▶ **YOUR GOAL**
Write the listing below again, word for word.

▶ **SOURCE MATERIAL**
:::::
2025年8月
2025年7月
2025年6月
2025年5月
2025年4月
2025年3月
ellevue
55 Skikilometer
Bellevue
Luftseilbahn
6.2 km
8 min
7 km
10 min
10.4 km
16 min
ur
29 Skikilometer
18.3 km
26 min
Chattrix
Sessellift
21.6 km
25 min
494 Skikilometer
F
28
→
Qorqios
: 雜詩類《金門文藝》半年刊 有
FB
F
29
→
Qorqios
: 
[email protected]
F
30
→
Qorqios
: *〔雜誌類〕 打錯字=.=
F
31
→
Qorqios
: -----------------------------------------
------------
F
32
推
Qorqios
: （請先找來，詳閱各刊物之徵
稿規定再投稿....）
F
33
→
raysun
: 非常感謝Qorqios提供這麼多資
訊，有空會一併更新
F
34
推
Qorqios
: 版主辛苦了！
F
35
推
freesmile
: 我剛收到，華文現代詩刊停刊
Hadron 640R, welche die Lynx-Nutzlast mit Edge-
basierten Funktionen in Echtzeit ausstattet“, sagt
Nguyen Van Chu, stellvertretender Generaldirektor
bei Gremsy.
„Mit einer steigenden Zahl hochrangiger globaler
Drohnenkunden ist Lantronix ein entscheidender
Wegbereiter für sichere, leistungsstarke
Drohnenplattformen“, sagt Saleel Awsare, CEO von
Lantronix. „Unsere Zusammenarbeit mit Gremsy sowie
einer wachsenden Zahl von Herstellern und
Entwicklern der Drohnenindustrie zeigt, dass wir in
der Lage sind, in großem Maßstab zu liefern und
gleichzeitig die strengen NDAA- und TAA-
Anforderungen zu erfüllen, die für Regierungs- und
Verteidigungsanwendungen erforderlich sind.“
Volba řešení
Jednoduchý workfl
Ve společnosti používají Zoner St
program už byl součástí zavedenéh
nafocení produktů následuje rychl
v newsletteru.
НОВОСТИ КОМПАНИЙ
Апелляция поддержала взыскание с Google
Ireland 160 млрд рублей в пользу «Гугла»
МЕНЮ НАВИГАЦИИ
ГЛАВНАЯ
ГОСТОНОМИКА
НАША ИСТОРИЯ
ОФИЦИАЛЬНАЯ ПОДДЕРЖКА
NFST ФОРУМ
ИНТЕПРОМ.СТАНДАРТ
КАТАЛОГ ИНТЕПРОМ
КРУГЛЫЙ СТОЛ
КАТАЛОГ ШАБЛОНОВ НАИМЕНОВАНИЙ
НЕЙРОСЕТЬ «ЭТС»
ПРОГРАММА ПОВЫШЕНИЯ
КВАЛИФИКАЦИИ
:::::
▶ **RESULT**
2025年8月
2025年7月
2025年6月
2025年5月
2025年4月
2025年3月
ellevue
55 Skikilometer
Bellevue
Luftseilbahn
6.2 km
8 min
7 km
10 min
10.4 km
16 min
ur
29 Skikilometer
18.3 km
26 min
Chattrix
Sessellift
21.6 km
25 min
494 Skikilometer
F
28
→
Qorqios
: 雜詩類《金門文藝》半年刊 有
FB
F
29
→
Qorqios
: 
[email protected]
F
30
→
Qorqios
: *〔雜誌類〕 打錯字=.=
F
31
→
Qorqios
: -----------------------------------------
------------
F
32
推
Qorqios
: （請先找來，詳閱各刊物之徵
稿規定再投稿....）
F
33
→
raysun
: 非常感謝Qorqios提供這麼多資
訊，有空會一併更新
F
34
推
Qorqios
: 版主辛苦了！
F
35
推
freesmile
: 我剛收到，華文現代詩刊停刊
Hadron 640R, welche die Lynx-Nutzlast mit Edge-
basierten Funktionen in Echtzeit ausstattet“, sagt
Nguyen Van Chu, stellvertretender Generaldirektor
bei Gremsy.
„Mit einer steigenden Zahl hochrangiger globaler
Drohnenkunden ist Lantronix ein entscheidender
Wegbereiter für sichere, leistungsstarke
Drohnenplattformen“, sagt Saleel Awsare, CEO von
Lantronix. „Unsere Zusammenarbeit mit Gremsy sowie
einer wachsenden Zahl von Herstellern und
Entwicklern der Drohnenindustrie zeigt, dass wir in
der Lage sind, in großem Maßstab zu liefern und
gleichzeitig die strengen NDAA- und TAA-
Anforderungen zu erfüllen, die für Regierungs- und
Verteidigungsanwendungen erforderlich sind.“
Volba řešení
Jednoduchý workfl
Ve společnosti používají Zoner St
program už byl součástí zavedenéh
nafocení produktů následuje rychl
v newsletteru.
НОВОСТИ КОМПАНИЙ
Апелляция поддержала взыскание с Google
Ireland 160 млрд рублей в пользу «Гугла»
МЕНЮ НАВИГАЦИИ
ГЛАВНАЯ
ГОСТОНОМИКА
НАША ИСТОРИЯ
ОФИЦИАЛЬНАЯ ПОДДЕРЖКА
NFST ФОРУМ
ИНТЕПРОМ.СТАНДАРТ
КАТАЛОГ ИНТЕПРОМ
КРУГЛЫЙ СТОЛ
КАТАЛОГ ШАБЛОНОВ НАИМЕНОВАНИЙ
НЕЙРОСЕТЬ «ЭТС»
ПРОГРАММА ПОВЫШЕНИЯ
КВАЛИФИКАЦИИ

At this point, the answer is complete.